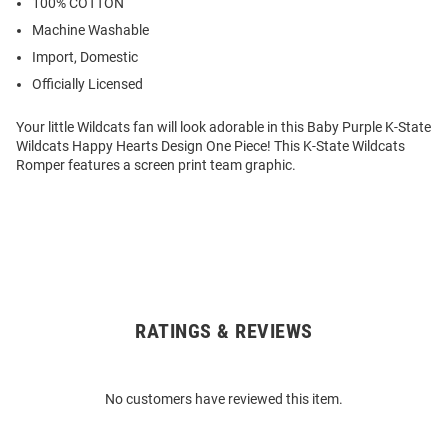
100% COTTON
Machine Washable
Import, Domestic
Officially Licensed
Your little Wildcats fan will look adorable in this Baby Purple K-State
Wildcats Happy Hearts Design One Piece! This K-State Wildcats
Romper features a screen print team graphic.
RATINGS & REVIEWS
Open
Bulk
Order
No customers have reviewed this item.
Modal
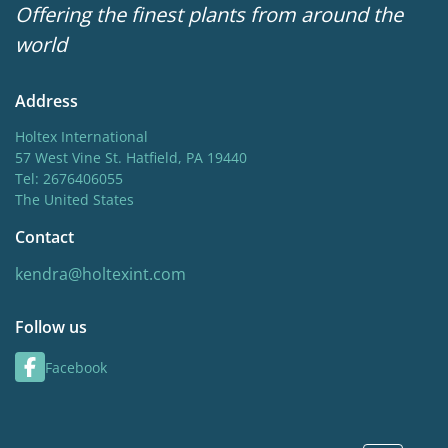
Offering the finest plants from around the
world
Address
Holtex International
57 West Vine St. Hatfield, PA 19440
Tel: 2676406055
The United States
Contact
kendra@holtexint.com
Follow us
Facebook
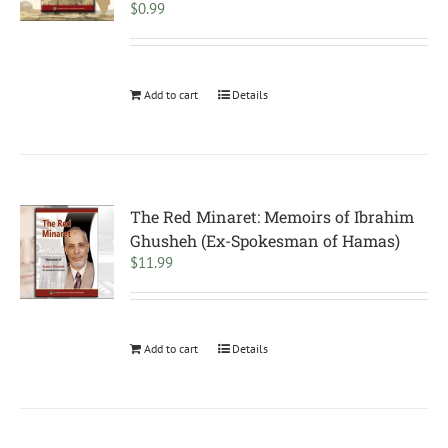
$
0.99
Add to cart
Details
The Red Minaret: Memoirs of Ibrahim
Ghusheh (Ex-Spokesman of Hamas)
$
11.99
Add to cart
Details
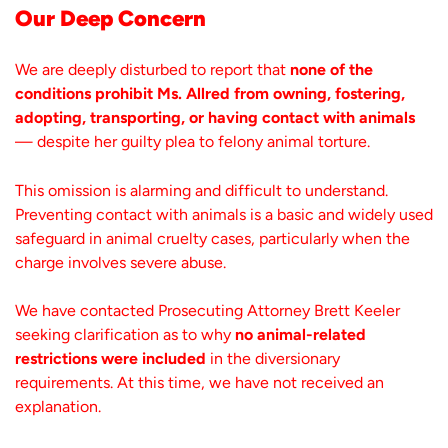
Our Deep Concern
We are deeply disturbed to report that
none of the
conditions prohibit Ms. Allred from owning, fostering,
adopting, transporting, or having contact with animals
— despite her guilty plea to felony animal torture.
This omission is alarming and difficult to understand.
Preventing contact with animals is a basic and widely used
safeguard in animal cruelty cases, particularly when the
charge involves severe abuse.
We have contacted Prosecuting Attorney Brett Keeler
seeking clarification as to why
no animal-related
restrictions were included
in the diversionary
requirements. At this time, we have not received an
explanation.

[Problem to work on]
Determine how many lines of the data above hold the word "have". Output that number only.

[Solution]
3